Once you find the line with "MPESB 2306 Group 2 Subgroup 4 Online" in the listing below, set down exactly every line from it through the line with "skywatching events and more!", but no pictures.

━━━━━━━━━━

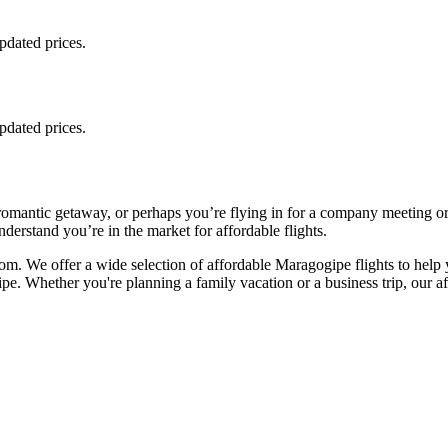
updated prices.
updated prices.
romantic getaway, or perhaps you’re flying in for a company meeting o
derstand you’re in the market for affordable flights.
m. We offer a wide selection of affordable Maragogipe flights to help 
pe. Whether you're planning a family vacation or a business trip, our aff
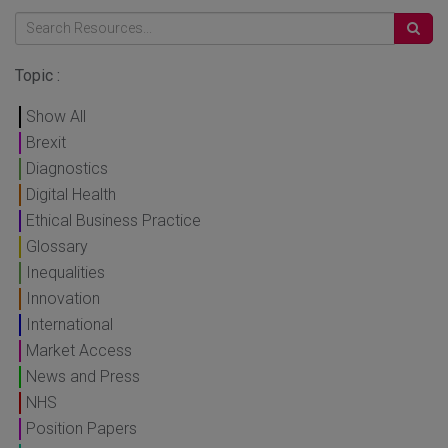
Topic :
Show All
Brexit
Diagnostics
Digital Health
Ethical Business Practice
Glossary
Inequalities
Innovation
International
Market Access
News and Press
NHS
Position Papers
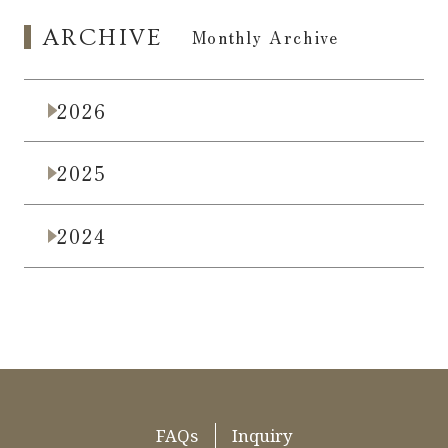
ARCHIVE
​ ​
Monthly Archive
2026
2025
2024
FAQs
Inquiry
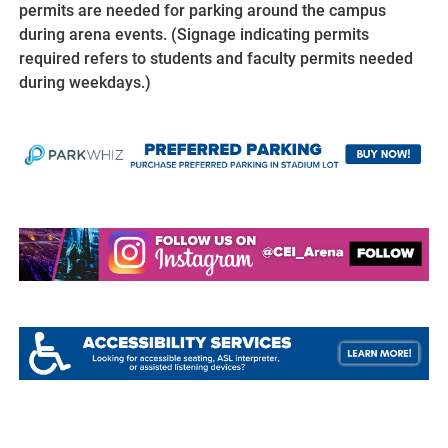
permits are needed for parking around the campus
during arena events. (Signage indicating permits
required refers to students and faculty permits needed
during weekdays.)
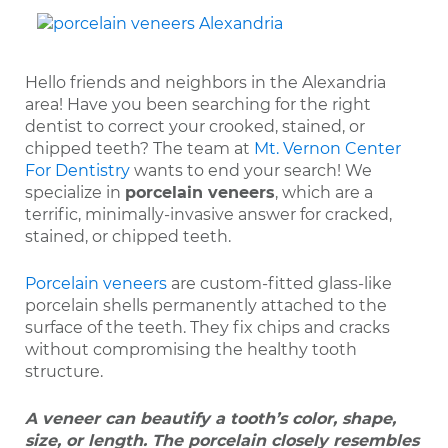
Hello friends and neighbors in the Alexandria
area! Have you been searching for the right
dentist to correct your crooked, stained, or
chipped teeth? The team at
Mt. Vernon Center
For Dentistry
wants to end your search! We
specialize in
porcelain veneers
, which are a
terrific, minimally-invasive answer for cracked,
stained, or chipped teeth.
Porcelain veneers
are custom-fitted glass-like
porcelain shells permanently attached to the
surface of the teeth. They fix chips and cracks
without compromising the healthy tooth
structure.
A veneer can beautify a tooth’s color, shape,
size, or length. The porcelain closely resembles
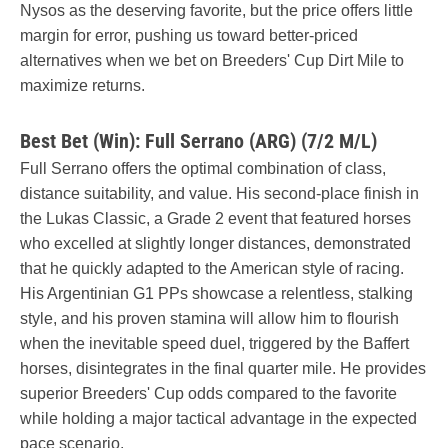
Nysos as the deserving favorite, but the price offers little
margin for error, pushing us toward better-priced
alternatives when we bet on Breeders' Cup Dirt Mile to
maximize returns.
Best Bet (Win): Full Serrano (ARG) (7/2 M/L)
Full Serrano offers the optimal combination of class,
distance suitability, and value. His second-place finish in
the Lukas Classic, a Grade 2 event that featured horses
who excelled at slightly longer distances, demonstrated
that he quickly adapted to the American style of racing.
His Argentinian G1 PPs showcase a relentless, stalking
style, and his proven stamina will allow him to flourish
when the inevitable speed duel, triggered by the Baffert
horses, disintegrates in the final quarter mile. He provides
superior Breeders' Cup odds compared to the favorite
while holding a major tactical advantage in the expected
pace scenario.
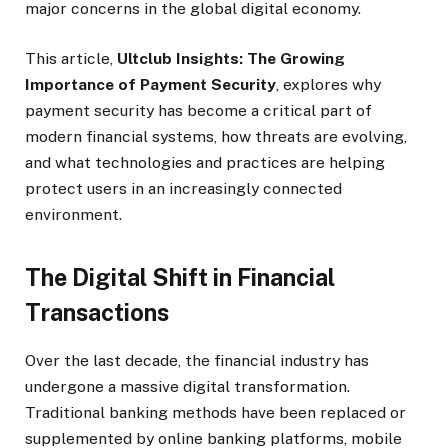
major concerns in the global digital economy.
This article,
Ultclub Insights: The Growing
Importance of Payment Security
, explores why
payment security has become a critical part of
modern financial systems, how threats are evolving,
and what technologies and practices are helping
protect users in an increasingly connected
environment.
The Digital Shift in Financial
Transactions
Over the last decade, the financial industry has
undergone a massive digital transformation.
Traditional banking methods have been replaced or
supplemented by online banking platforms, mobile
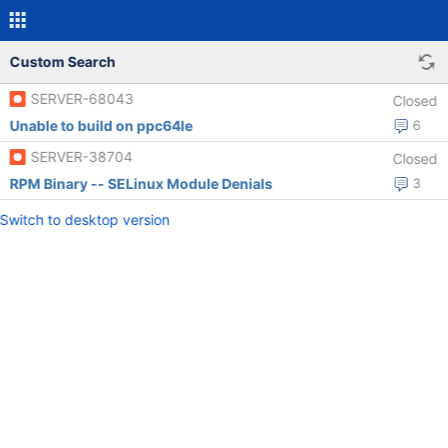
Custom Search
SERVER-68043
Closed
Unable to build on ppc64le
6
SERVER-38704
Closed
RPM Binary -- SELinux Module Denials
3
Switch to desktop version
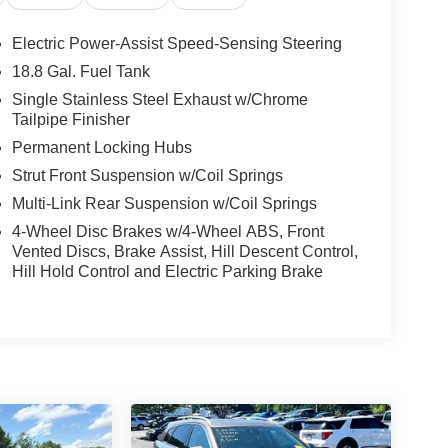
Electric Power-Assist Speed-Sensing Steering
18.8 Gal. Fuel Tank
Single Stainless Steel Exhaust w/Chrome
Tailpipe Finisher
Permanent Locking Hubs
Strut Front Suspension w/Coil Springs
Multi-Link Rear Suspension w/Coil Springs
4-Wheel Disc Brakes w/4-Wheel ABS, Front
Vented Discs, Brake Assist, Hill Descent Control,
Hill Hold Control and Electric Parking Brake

━━━━━━━━━━

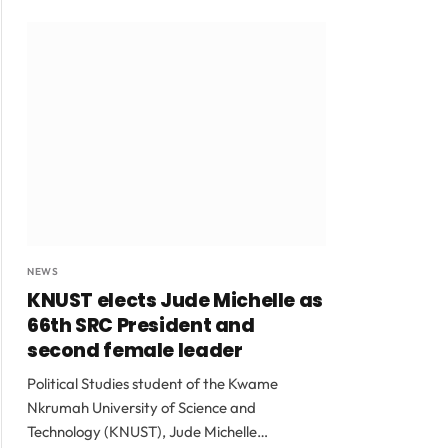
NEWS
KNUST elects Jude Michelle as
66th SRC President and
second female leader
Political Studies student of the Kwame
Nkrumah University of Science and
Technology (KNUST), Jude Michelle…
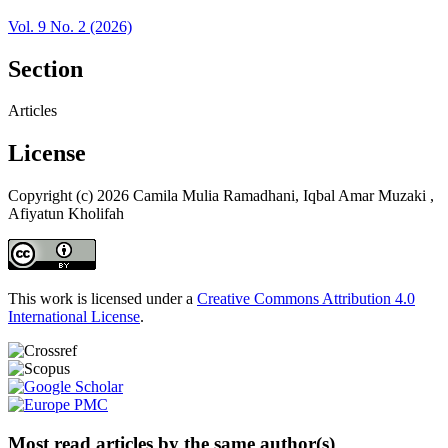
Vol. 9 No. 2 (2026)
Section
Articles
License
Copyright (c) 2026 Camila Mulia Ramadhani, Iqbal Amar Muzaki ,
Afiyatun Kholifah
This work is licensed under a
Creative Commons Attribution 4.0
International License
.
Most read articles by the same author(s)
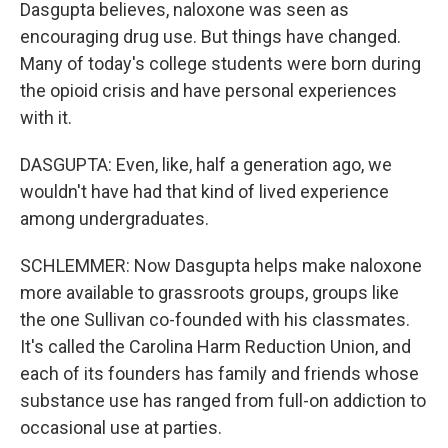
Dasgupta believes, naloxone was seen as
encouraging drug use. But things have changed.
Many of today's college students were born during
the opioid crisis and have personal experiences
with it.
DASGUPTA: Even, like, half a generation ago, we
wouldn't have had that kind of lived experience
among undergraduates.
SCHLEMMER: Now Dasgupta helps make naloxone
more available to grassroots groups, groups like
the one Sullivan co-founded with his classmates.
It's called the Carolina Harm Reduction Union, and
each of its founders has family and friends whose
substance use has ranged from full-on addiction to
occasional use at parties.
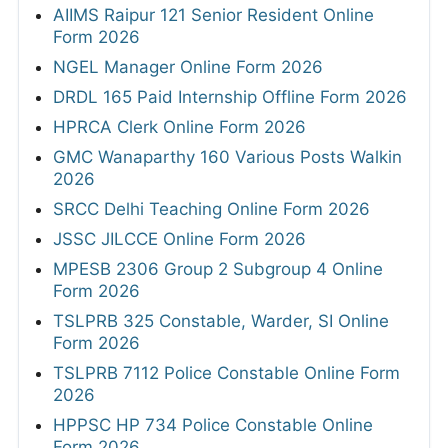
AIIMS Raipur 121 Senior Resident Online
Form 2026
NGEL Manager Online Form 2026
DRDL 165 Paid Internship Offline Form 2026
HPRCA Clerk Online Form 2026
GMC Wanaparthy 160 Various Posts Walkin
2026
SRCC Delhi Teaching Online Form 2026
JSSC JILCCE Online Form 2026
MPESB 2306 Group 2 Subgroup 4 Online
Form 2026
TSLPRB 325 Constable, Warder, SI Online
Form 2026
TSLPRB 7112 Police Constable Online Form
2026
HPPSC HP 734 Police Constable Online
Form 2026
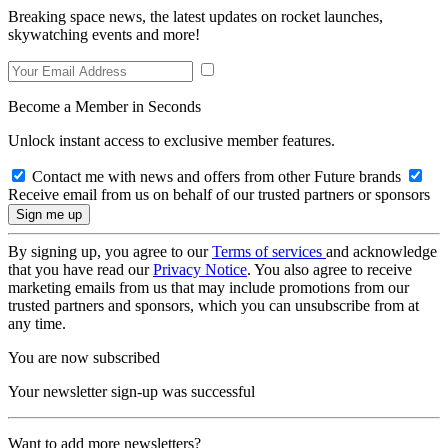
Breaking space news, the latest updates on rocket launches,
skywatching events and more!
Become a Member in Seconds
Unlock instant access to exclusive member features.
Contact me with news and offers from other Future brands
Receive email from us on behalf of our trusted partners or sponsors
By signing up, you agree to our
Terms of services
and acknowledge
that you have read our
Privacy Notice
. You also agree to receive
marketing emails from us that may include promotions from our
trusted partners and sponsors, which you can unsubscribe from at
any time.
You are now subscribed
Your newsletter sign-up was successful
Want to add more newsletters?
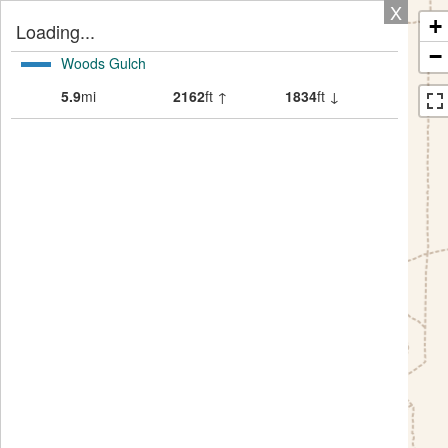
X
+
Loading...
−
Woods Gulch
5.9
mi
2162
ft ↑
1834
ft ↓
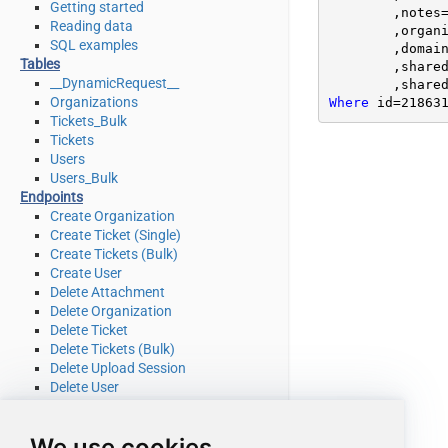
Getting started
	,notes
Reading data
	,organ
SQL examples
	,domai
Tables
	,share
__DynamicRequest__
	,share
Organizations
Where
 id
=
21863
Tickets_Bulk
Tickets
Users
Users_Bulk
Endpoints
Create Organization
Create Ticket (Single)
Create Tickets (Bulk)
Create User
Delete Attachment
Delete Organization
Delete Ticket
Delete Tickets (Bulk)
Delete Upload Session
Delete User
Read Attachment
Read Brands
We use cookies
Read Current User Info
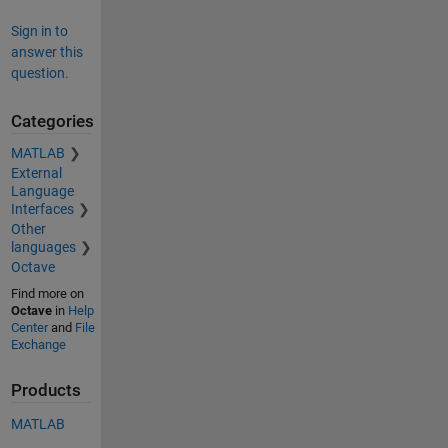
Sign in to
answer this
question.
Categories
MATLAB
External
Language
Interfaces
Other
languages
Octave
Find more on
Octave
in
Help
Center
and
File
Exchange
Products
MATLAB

━━━━━━━━━━

__OUTPUT FOR THIS TASK__
MPESB 2306 Group 2 Subgroup 4 Online
Form 2026
TSLPRB 325 Constable, Warder, SI Online
Form 2026
TSLPRB 7112 Police Constable Online Form
2026
HPPSC HP 734 Police Constable Online
Form 2026
Breaking space news, the latest updates on rocket launches,
skywatching events and more!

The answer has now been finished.